How to complete this task → Below are records; reproduce exactly the lines from the one that has "при помощи сигналов" through the one that has "Вариант второй – ЭП-ШУНО-И170", ends included, and nothing more.
* * * * * * *
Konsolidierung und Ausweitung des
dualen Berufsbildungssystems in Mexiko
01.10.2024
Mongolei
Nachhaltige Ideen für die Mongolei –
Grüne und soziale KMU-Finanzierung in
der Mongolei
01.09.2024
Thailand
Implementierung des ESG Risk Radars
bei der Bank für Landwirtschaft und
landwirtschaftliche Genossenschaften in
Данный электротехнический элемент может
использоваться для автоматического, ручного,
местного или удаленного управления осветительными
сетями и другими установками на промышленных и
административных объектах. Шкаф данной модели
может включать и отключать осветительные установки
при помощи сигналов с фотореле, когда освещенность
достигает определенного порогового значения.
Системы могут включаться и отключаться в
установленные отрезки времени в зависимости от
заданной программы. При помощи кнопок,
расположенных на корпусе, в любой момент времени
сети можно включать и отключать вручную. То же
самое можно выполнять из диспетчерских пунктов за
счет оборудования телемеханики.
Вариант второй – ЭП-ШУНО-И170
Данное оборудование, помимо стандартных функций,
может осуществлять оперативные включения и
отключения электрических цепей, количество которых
* * * * * * *
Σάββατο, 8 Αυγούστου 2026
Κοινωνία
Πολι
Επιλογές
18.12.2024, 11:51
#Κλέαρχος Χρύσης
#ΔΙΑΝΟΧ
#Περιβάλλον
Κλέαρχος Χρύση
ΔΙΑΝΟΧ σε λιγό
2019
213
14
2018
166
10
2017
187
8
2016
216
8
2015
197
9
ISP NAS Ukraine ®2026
* * * * * * *
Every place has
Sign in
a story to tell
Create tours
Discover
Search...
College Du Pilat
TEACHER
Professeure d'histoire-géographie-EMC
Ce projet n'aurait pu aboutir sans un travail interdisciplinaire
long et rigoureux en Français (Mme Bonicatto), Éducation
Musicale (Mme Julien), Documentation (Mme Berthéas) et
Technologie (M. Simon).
* * * * * * *
Output of the exercise →
при помощи сигналов с фотореле, когда освещенность
достигает определенного порогового значения.
Системы могут включаться и отключаться в
установленные отрезки времени в зависимости от
заданной программы. При помощи кнопок,
расположенных на корпусе, в любой момент времени
сети можно включать и отключать вручную. То же
самое можно выполнять из диспетчерских пунктов за
счет оборудования телемеханики.
Вариант второй – ЭП-ШУНО-И170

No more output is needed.